I've seen quite a bit recently about "innovative" book publishing to empower writers to get their words out there.
A book called Golem Song by Mark Estrin is being serialised by Unbridled Books. The first three chapters were posted earlier this month, with a new chapter being added each Monday, both written and in podcast form, until the book is complete in November. You can subscribe for 8 US dollars, or for double that you end up with a signed copy of the book (bound, one assumes). Booksquare today has an interview with Caitlin Hamilton of Unbridled Books, who is coy about how many people are actually reading or listening to the chapters, but is upbeat about how the enterprise is going after the first couple of weeks.
The Grumpy Old Bookman, who has been posting chapters of his new book on his blog for a while under a creative commons licence, has written a couple of posts about Lulu.com, the successful print-on-demand publisher which recently gained much publicity from its "Lulu awards". The three authors (one a pair of coauthors, to be accurate) now interviewed by Michael Allen are all pleased with their sales and with Lulu in general. The experiences of Carla Nayland are particularly satisfying -- the very same Carla who turned out to be Elizabeth Bennet in the "Female Literary Character" quiz, and who has an excellent blog herself. (Small world?)

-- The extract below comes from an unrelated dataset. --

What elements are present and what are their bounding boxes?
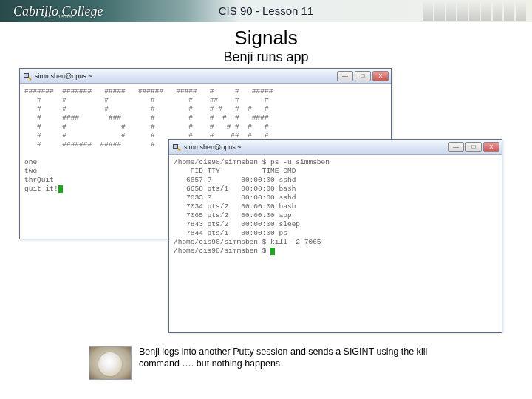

There have been many blogs and reports about Book Expo America (BEA) all over the blogs (my favourite reports were the ones about John Updike), as well as many bloggy and other reactions to Kevin Kelly's "Scan that Book" article (I have a copy of that if anyone wants it). My favourite summary of it all is that by Lynne Scanlon, one of the world's top three witches (Lynne is the Wicked Witch of Publishing, not Hermione Grainger or Ginerva Weasley). Lynne says: "Perhaps all those writers who faced the patient blank page everyday and nevertheless created a living, breathing book, but couldn’t find a traditional publisher, should self-publish right now online, and reap some of those rewards that are just out there ready to be discovered." (She also suggests unpublished writers send her an email so she can tell them about a service she is launching in a couple of weeks.)
Visit Skint Writer for other ways to get your words out there. Skint posts about a new blog called unmade-up, featuring "a growing collection of non-fiction miniatures". (I like the blog title.) Indeed, Unmade-up features a piece by a certain impoverished author whom I have on reliable authority subsists on something called cawl (soup), so worth a look. And despite being skint, the aforementioned gentleman is generously holding a short-story competition, complete with prize.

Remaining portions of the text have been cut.